Albee named George and Martha for the nation’s first couple. He wanted to mirror George and Martha’s encountering of a world of shattered ideals to be reflective of what he saw as America’s shattered ideals in the early 1960s. Keeping with his theme, Albee named Nick after Nikita Krushchev, the Soviet premier who was President Kennedy’s rival. Although he appears wholesome and sympathetic, we soon discover Nick is coldly calculating and blindly ambitious. The revelation that he is impotent is a larger statement that Albee makes about the “new generation” that Nick represents. Honey appears to be a sheltered young woman with very little substance. Albee doesn’t even let us know her real name. Her childless relationship with Nick exists as a counterpoint to George and Martha. Honey’s need for motherhood is so great she suffers from a hysterical pregnancy, a psychological condition that mimics pregnancy.

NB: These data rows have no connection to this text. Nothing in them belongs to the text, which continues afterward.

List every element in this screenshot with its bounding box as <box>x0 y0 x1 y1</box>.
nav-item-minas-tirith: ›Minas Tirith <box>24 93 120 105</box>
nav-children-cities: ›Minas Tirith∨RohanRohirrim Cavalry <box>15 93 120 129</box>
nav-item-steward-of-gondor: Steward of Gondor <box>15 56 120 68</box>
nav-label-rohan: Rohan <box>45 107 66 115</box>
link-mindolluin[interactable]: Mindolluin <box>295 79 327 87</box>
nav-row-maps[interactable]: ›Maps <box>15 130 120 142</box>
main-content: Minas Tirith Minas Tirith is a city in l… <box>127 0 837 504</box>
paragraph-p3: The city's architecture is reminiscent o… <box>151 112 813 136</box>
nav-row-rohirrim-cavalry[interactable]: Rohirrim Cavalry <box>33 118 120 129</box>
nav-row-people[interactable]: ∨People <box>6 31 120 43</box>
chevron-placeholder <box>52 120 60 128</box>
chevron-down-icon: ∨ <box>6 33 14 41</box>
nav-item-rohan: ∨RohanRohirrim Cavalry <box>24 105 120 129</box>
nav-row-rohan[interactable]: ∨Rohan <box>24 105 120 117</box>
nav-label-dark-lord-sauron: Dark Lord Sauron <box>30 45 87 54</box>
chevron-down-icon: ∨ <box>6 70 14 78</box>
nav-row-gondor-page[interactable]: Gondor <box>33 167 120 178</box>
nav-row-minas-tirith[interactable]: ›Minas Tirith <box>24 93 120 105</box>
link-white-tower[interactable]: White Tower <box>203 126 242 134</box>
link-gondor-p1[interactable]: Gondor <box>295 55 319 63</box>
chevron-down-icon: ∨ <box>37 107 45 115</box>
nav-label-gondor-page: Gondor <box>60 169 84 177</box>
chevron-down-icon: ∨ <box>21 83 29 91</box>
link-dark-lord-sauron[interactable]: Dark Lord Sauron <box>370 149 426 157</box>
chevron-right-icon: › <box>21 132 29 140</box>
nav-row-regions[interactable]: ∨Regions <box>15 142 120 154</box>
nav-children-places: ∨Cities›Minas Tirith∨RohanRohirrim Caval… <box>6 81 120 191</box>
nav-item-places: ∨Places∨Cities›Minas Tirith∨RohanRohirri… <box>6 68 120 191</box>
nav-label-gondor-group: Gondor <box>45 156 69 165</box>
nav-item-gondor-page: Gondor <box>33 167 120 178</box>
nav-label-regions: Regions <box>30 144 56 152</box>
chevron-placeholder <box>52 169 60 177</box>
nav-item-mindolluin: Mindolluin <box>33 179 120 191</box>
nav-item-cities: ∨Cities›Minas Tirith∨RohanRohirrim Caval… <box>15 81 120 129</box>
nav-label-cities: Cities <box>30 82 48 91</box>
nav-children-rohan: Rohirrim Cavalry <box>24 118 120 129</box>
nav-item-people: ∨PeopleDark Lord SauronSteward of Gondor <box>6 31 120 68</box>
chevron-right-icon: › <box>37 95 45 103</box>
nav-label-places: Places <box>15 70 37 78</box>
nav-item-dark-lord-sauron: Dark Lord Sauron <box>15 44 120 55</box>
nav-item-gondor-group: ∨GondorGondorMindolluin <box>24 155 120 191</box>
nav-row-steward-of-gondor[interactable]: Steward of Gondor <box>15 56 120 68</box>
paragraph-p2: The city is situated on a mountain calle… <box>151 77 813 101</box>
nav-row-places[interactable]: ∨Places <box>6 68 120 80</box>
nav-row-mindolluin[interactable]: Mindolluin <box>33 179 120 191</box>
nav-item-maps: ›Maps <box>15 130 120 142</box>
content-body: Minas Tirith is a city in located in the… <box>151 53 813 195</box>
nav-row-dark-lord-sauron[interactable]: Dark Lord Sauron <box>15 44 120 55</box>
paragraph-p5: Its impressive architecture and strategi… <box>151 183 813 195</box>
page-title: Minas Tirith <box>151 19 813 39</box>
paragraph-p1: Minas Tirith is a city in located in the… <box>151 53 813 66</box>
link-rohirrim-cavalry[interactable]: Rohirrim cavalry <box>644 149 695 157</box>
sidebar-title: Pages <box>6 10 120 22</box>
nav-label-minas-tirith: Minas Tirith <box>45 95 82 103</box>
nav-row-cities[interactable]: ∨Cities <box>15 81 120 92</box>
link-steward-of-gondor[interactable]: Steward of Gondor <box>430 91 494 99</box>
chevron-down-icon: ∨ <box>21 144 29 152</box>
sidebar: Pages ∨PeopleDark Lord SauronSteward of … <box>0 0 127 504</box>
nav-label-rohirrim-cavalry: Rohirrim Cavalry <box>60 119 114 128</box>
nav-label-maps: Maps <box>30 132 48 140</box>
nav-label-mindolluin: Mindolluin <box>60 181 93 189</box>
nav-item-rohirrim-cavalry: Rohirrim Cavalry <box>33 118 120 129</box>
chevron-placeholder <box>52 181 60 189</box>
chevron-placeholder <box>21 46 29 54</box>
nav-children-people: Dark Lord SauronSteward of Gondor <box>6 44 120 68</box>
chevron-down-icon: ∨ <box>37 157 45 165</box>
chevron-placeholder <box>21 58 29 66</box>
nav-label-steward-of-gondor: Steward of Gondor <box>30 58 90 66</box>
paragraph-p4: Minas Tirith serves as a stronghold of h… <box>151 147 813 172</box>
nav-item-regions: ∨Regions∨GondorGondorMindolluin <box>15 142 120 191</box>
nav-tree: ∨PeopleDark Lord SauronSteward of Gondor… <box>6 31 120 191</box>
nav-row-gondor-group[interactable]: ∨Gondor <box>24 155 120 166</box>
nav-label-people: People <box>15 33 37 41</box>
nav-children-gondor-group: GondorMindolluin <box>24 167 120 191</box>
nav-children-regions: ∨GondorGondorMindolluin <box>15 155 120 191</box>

The play examines the intense and troubled marriage of a university couple, George and Martha. The play begins as they return from a party hosted by Martha's father, the president of the university. Though it's now early the next morning, Martha has invited Nick and Honey over for drinks. "Daddy said to be nice to them." But the couple is anything but nice. George and Martha fight and then turn against the other couple. Their bitter words embarrass and fascinate Nick and Honey as George and Martha share some dark secrets. The play examines the human capacity for denial and fantasy. The characters challenge reality as Albee invokes ritual and game playing to tell his characters' story.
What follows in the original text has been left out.